For another eight or ten miles all went well. Then it was I who tried a short cut. The road I took was good but narrow, and I had hardly steered my now docile driver a quarter of a mile when a traffic control fellow halted us and made short work of my short cut. I was against the arrow. From the A.P.M. and Army Control point of view to move against the arrow is au unpardonable sin, and I was very much against it. First I tried the high hand, then persuasion of the gentlest, then bribery and corruption, but all was of no avail. I was up against the Incorruptible. " Very sorry, sir ; but you will have to turn back." So back perforce I went, and, I need hardly say, to turn a three - ton lorry in a narrow lane is almost heart - breaking.

Once again we got under way, and yet again got badly against the arrow. This time I spotted a track running parallel to the main road, and still trying to break all speed records, made a heroic attempt upon it.
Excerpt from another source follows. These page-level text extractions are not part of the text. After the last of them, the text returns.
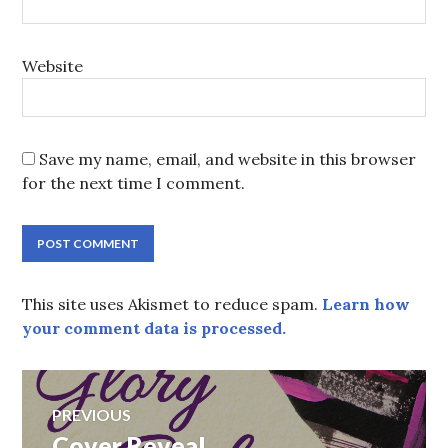
Website
Save my name, email, and website in this browser
for the next time I comment.
This site uses Akismet to reduce spam.
Learn how
your comment data is processed.
Post
PREVIOUS
navigation
Previous
Cover Reveal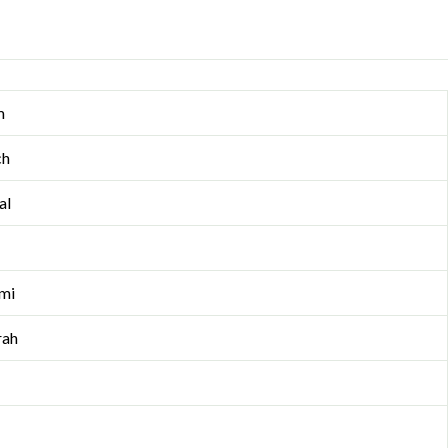
m
ch
al
mi
rah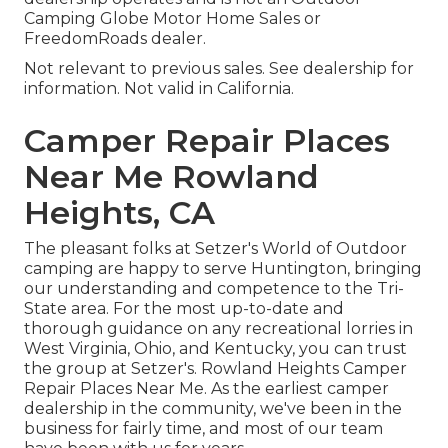
Camping Globe Motor Home Sales or
FreedomRoads dealer.
Not relevant to previous sales. See dealership for
information. Not valid in California.
Camper Repair Places
Near Me Rowland
Heights, CA
The pleasant folks at Setzer's World of Outdoor
camping are happy to serve Huntington, bringing
our understanding and competence to the Tri-
State area. For the most up-to-date and
thorough guidance on any recreational lorries in
West Virginia, Ohio, and Kentucky, you can trust
the group at Setzer's. Rowland Heights Camper
Repair Places Near Me. As the earliest camper
dealership in the community, we've been in the
business for fairly time, and most of our team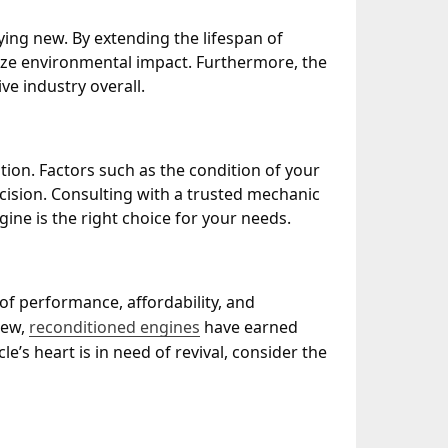
ying new. By extending the lifespan of
ize environmental impact. Furthermore, the
e industry overall.
tion. Factors such as the condition of your
ision. Consulting with a trusted mechanic
ne is the right choice for your needs.
of performance, affordability, and
new,
reconditioned engines
have earned
le’s heart is in need of revival, consider the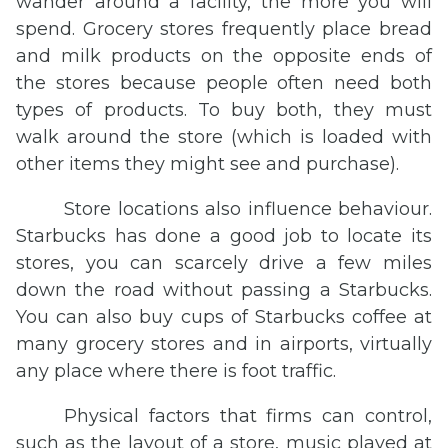
wander around a facility, the more you will
spend. Grocery stores frequently place bread
and milk products on the opposite ends of
the stores because people often need both
types of products. To buy both, they must
walk around the store (which is loaded with
other items they might see and purchase).
Store locations also influence behaviour.
Starbucks has done a good job to locate its
stores, you can scarcely drive a few miles
down the road without passing a Starbucks.
You can also buy cups of Starbucks coffee at
many grocery stores and in airports, virtually
any place where there is foot traffic.
Physical factors that firms can control,
such as the layout of a store, music played at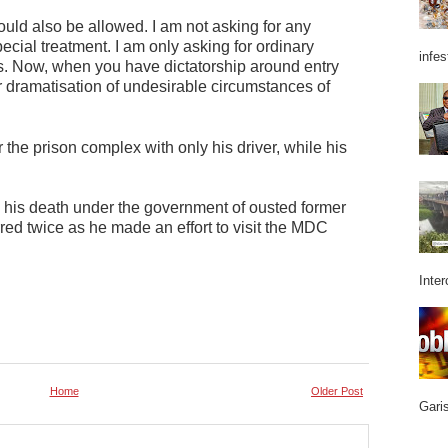
should also be allowed. I am not asking for any
pecial treatment. I am only asking for ordinary
infes
s. Now, when you have dictatorship around entry
ter dramatisation of undesirable circumstances of
the prison complex with only his driver, while his
 his death under the government of ousted former
ed twice as he made an effort to visit the MDC
Inter
Home
Older Post
Garis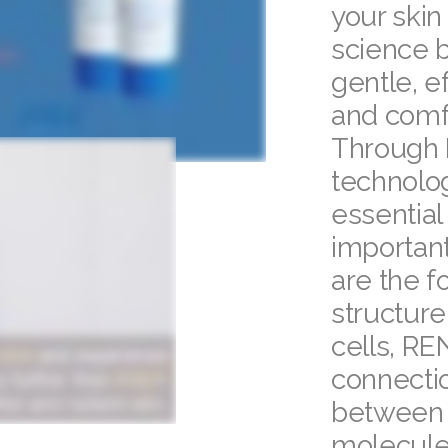
your skin
science 
gentle, e
and comf
Through 
technolog
essential
important
are the f
structure.
cells, RE
connecti
between 
molecule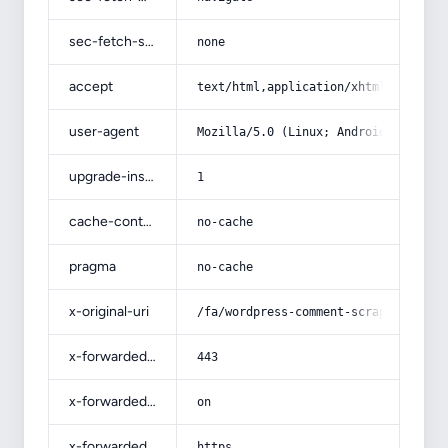
sec-fetch-site
none
accept
text/html,application/xhtml+xml,app
user-agent
Mozilla/5.0 (Linux; Android 14; Pix
upgrade-insecure-requests
1
cache-control
no-cache
pragma
no-cache
x-original-uri
/fa/wordpress-comment-scraper/
x-forwarded-port
443
x-forwarded-ssl
on
x-forwarded-proto
https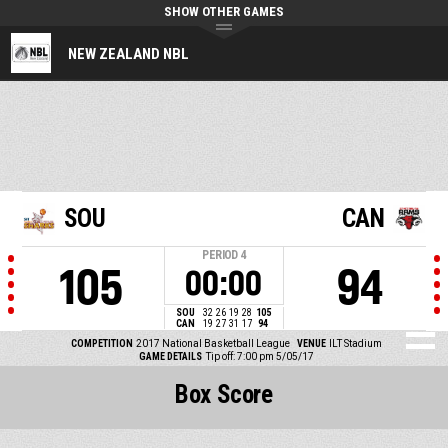
SHOW OTHER GAMES
NEW ZEALAND NBL
SOU
CAN
PERIOD
4
105
94
00:00
SOU
32
26
19
28
105
CAN
19
27
31
17
94
COMPETITION
2017 National Basketball League
VENUE
ILT Stadium
GAME DETAILS
Tip off: 7:00 pm 5/05/17
Box Score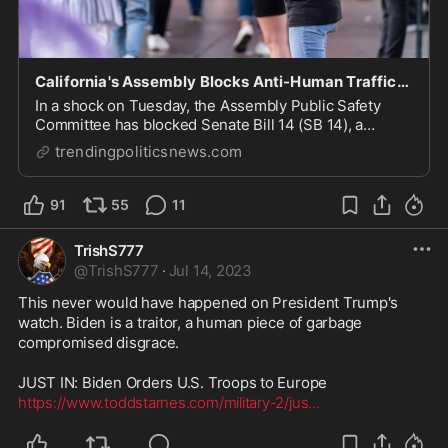
California's Assembly Blocks Anti-Human Trafficking Bill
In a shock on Tuesday, the Assembly Public Safety
Committee has blocked Senate Bill 14 (SB 14), a
measure that sought to categorize human trafficking of
trendingpoliticsnews.com
91
55
11
TrishS777
@
TrishS777
·
Jul 14, 2023
This never would have happened on President Trump's 
watch. Biden is a traitor, a human piece of garbage 
compromised disgrace.

https://www.toddstarnes.com/military-2/jus
...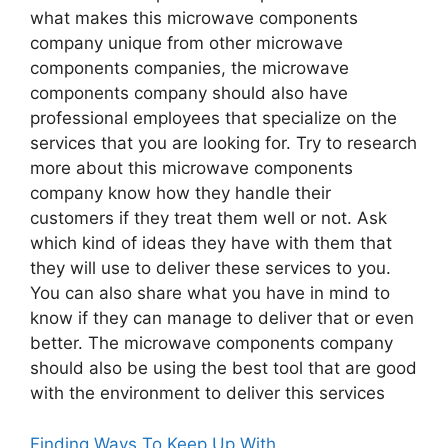
what makes this microwave components
company unique from other microwave
components companies, the microwave
components company should also have
professional employees that specialize on the
services that you are looking for. Try to research
more about this microwave components
company know how they handle their
customers if they treat them well or not. Ask
which kind of ideas they have with them that
they will use to deliver these services to you.
You can also share what you have in mind to
know if they can manage to deliver that or even
better. The microwave components company
should also be using the best tool that are good
with the environment to deliver this services
Finding Ways To Keep Up With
Here I just crowned my misfortunes, for after about two hundred yards, with a sickening lurch and crows of profanity from the driver, the old ship got firmly stuck in a narrow drain beside the road. When I had more or less recovered from the shock I climbed out, gazed on the consequences, and was finally conquered. Nothing short of a breakdown gang would get that lorry out, so I started on a two - mile tramp to the nearest village to appeal for help and sympathy. Of course it rained, and of course there was mud. Mud ! There was always mud.

Never was a village more welcome, and never was one more deserted. A town major and a couple of waiters at an officers' club were the only inhabitants. At this point I almost looked on myself and the lorry as lost for ever, so I made the best of my unhappy plight and took what cheer the club afforded. Whether it was the bottled beer or the seasonable warmth of an excellent stove I do not know, but presently I took fresh heart, and was just sailing off back along the road to conquer or die. The age of miracles is always with us, but it was almost unmanning to find that fatal lorry, " rigged with curses dark," awaiting my pleasure at the door. How it got out of that bottomless pit I cannot to this day discover. According to my worthy bombardier, " We sorter heaved and she sorter came out." The picture leaves something to the imagination.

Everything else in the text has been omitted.